■ Problem:
Starting from the first line below, copy the whole listing exactly.

-- -- --

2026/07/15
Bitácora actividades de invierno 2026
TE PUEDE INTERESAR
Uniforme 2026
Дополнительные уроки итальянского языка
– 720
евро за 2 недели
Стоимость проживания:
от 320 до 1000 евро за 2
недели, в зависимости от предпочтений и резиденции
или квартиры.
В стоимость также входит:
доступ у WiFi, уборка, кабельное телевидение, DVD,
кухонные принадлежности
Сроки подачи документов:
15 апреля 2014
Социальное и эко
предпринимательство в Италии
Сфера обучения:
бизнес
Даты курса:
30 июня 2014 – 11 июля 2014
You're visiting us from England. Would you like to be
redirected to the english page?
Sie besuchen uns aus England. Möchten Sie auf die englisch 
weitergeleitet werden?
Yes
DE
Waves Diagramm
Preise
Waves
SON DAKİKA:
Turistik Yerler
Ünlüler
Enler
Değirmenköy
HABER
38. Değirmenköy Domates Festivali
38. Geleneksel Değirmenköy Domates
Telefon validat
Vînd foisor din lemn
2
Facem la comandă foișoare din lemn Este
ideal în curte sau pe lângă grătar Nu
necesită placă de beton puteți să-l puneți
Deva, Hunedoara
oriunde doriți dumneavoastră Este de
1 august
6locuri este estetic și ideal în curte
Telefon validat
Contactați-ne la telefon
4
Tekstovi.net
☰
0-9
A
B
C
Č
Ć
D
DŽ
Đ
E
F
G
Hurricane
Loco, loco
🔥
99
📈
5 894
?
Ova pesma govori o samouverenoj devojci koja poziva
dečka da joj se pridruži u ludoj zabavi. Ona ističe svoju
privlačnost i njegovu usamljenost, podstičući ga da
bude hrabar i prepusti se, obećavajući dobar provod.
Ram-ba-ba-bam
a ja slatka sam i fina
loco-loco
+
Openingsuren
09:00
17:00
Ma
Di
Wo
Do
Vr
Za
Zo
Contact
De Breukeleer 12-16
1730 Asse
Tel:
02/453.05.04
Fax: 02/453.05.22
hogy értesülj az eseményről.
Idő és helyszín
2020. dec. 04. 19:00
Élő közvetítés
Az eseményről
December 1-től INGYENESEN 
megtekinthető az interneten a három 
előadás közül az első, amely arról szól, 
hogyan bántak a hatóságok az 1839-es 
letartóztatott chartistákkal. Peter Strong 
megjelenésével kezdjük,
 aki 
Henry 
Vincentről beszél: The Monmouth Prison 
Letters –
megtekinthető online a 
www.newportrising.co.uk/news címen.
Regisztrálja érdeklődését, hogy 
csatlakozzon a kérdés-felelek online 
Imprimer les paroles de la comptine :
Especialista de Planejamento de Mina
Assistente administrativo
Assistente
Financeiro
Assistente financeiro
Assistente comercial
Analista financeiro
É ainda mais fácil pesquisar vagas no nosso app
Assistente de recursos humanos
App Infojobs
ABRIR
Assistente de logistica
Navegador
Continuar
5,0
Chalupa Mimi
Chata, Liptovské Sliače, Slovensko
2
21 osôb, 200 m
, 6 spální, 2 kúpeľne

-- -- --

■ Result:
2026/07/15
Bitácora actividades de invierno 2026
TE PUEDE INTERESAR
Uniforme 2026
Дополнительные уроки итальянского языка
– 720
евро за 2 недели
Стоимость проживания:
от 320 до 1000 евро за 2
недели, в зависимости от предпочтений и резиденции
или квартиры.
В стоимость также входит:
доступ у WiFi, уборка, кабельное телевидение, DVD,
кухонные принадлежности
Сроки подачи документов:
15 апреля 2014
Социальное и эко
предпринимательство в Италии
Сфера обучения:
бизнес
Даты курса:
30 июня 2014 – 11 июля 2014
You're visiting us from England. Would you like to be
redirected to the english page?
Sie besuchen uns aus England. Möchten Sie auf die englisch 
weitergeleitet werden?
Yes
DE
Waves Diagramm
Preise
Waves
SON DAKİKA:
Turistik Yerler
Ünlüler
Enler
Değirmenköy
HABER
38. Değirmenköy Domates Festivali
38. Geleneksel Değirmenköy Domates
Telefon validat
Vînd foisor din lemn
2
Facem la comandă foișoare din lemn Este
ideal în curte sau pe lângă grătar Nu
necesită placă de beton puteți să-l puneți
Deva, Hunedoara
oriunde doriți dumneavoastră Este de
1 august
6locuri este estetic și ideal în curte
Telefon validat
Contactați-ne la telefon
4
Tekstovi.net
☰
0-9
A
B
C
Č
Ć
D
DŽ
Đ
E
F
G
Hurricane
Loco, loco
🔥
99
📈
5 894
?
Ova pesma govori o samouverenoj devojci koja poziva
dečka da joj se pridruži u ludoj zabavi. Ona ističe svoju
privlačnost i njegovu usamljenost, podstičući ga da
bude hrabar i prepusti se, obećavajući dobar provod.
Ram-ba-ba-bam
a ja slatka sam i fina
loco-loco
+
Openingsuren
09:00
17:00
Ma
Di
Wo
Do
Vr
Za
Zo
Contact
De Breukeleer 12-16
1730 Asse
Tel:
02/453.05.04
Fax: 02/453.05.22
hogy értesülj az eseményről.
Idő és helyszín
2020. dec. 04. 19:00
Élő közvetítés
Az eseményről
December 1-től INGYENESEN 
megtekinthető az interneten a három 
előadás közül az első, amely arról szól, 
hogyan bántak a hatóságok az 1839-es 
letartóztatott chartistákkal. Peter Strong 
megjelenésével kezdjük,
 aki 
Henry 
Vincentről beszél: The Monmouth Prison 
Letters –
megtekinthető online a 
www.newportrising.co.uk/news címen.
Regisztrálja érdeklődését, hogy 
csatlakozzon a kérdés-felelek online 
Imprimer les paroles de la comptine :
Especialista de Planejamento de Mina
Assistente administrativo
Assistente
Financeiro
Assistente financeiro
Assistente comercial
Analista financeiro
É ainda mais fácil pesquisar vagas no nosso app
Assistente de recursos humanos
App Infojobs
ABRIR
Assistente de logistica
Navegador
Continuar
5,0
Chalupa Mimi
Chata, Liptovské Sliače, Slovensko
2
21 osôb, 200 m
, 6 spální, 2 kúpeľne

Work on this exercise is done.